What to work on ▸ When a line of the entries contains "ESSAY", please list that line.
────
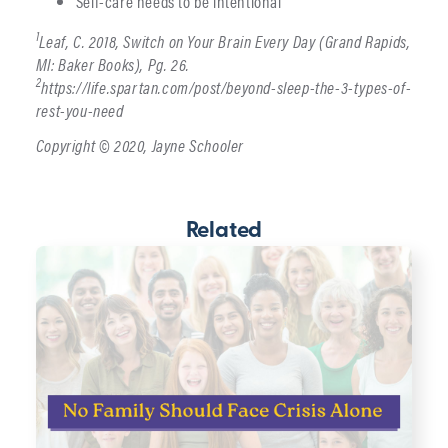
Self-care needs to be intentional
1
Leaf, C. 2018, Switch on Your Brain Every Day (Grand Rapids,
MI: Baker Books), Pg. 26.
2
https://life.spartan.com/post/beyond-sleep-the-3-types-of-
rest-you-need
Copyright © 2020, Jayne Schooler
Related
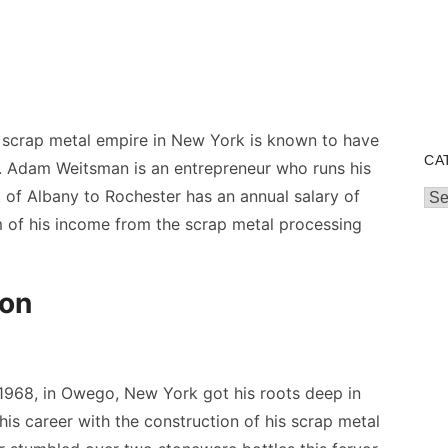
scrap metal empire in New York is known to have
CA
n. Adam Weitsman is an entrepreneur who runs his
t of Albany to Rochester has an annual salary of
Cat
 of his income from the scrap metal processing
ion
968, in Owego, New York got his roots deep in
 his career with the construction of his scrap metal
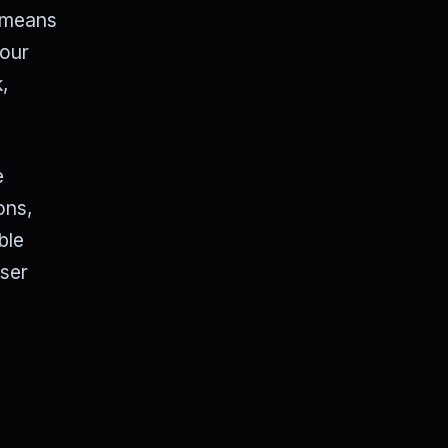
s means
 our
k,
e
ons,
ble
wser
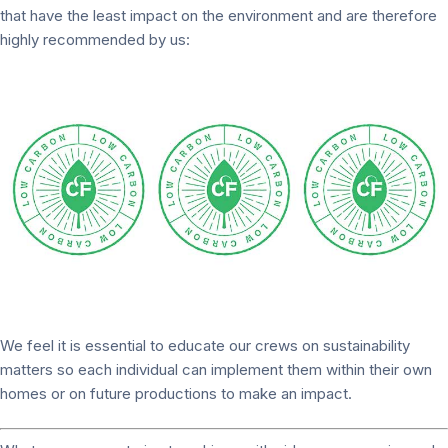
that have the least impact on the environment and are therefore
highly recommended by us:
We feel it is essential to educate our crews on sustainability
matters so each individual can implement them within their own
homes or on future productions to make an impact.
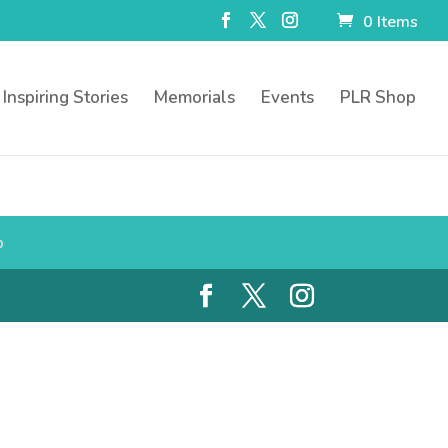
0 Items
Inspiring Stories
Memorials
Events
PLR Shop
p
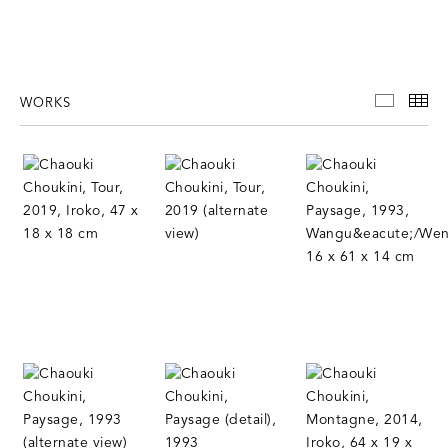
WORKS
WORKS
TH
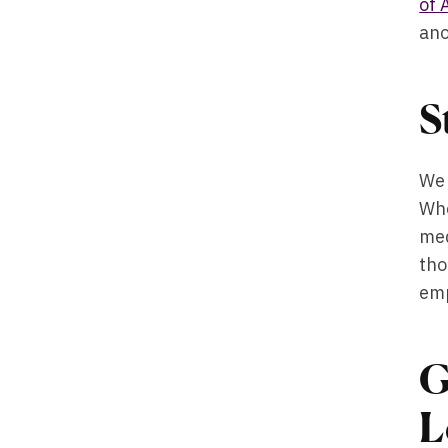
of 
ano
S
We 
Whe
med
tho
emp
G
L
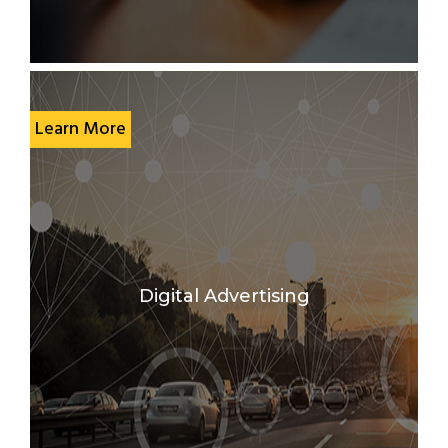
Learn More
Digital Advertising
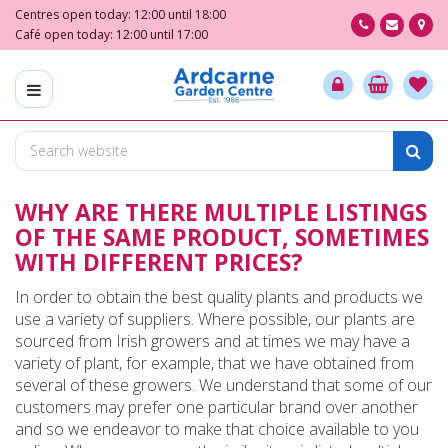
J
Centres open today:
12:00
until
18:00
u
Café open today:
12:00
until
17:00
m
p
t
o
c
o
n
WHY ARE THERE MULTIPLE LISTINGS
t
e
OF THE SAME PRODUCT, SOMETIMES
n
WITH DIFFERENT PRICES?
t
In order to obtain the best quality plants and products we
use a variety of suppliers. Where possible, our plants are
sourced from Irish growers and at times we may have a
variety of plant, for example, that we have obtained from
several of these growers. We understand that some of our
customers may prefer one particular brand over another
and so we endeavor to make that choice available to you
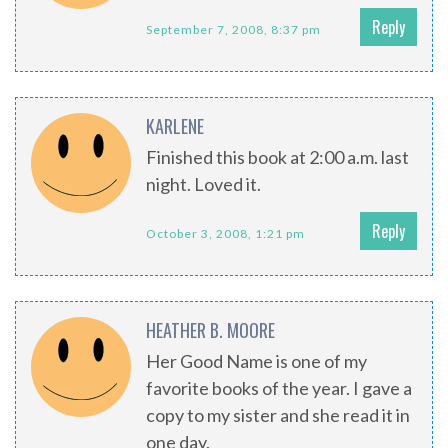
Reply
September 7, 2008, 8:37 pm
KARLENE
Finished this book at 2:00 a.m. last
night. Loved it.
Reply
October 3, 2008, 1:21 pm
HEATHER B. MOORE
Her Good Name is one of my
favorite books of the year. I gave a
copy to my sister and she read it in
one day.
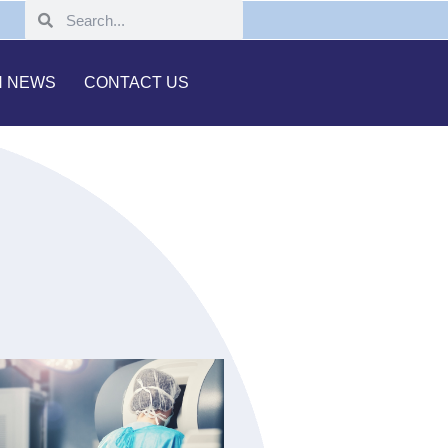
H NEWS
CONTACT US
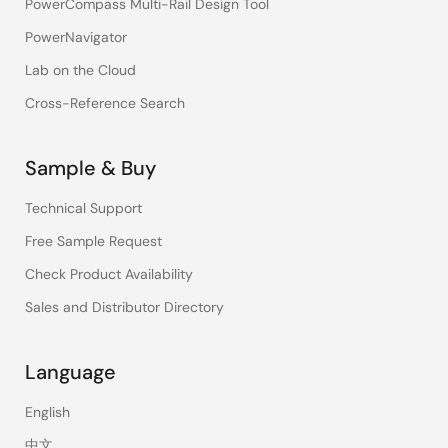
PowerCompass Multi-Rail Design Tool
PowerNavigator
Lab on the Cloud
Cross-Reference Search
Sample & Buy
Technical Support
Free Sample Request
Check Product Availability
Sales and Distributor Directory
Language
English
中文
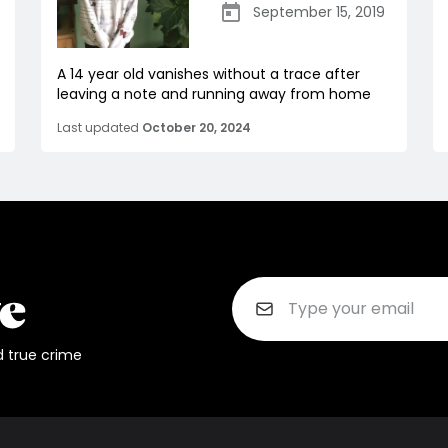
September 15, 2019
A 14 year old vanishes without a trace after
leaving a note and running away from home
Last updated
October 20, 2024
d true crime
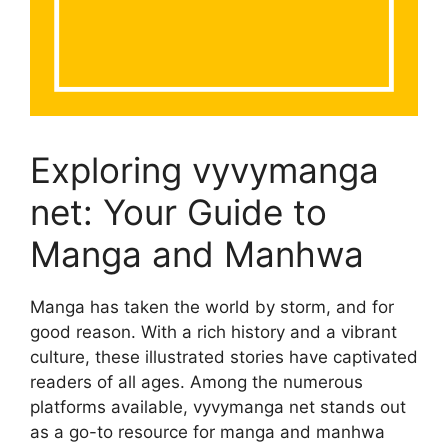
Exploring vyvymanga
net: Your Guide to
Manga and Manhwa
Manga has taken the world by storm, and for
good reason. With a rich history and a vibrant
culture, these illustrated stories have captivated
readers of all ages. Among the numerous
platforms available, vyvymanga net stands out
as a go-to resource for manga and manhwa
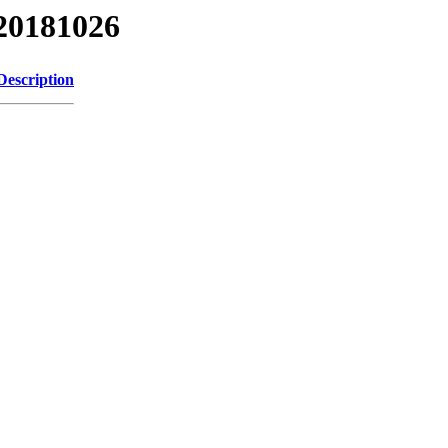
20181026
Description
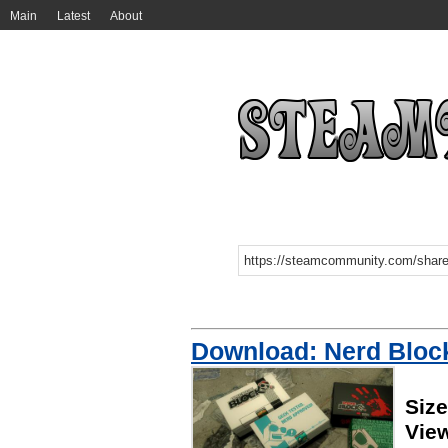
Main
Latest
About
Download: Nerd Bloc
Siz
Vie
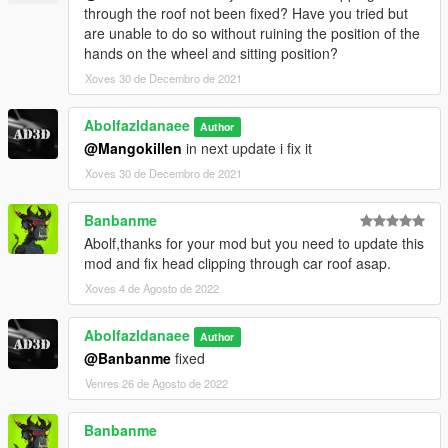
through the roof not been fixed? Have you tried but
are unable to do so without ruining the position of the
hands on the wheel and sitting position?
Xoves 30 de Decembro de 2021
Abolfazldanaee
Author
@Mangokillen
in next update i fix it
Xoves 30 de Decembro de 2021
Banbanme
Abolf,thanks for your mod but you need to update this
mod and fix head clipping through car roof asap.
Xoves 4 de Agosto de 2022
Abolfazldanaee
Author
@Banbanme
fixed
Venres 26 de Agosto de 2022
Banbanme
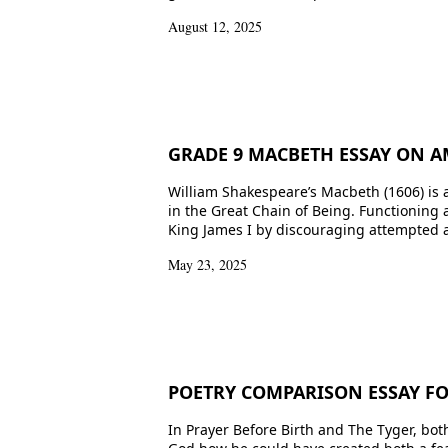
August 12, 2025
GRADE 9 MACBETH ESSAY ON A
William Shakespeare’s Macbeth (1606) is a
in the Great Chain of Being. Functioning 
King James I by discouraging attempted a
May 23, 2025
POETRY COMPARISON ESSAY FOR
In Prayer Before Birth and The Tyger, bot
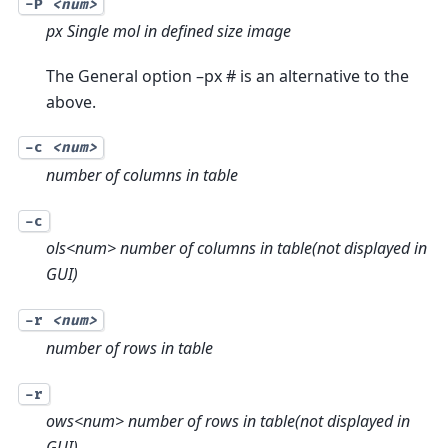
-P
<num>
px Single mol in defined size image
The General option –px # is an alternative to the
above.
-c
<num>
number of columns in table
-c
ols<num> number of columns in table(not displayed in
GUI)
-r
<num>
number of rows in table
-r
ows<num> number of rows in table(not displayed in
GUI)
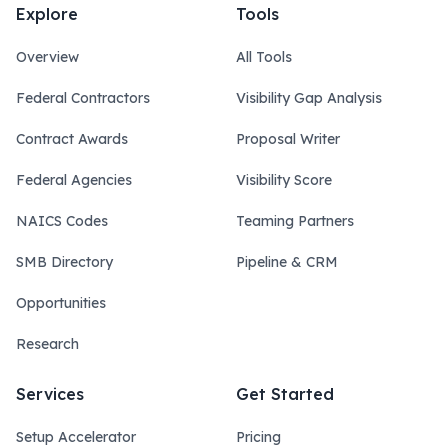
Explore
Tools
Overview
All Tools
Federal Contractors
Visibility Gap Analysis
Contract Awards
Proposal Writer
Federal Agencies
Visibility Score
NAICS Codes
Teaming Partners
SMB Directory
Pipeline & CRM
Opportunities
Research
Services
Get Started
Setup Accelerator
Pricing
────
Response box ▸
GRADE 9 MACBETH ESSAY ON A
POETRY COMPARISON ESSAY FOR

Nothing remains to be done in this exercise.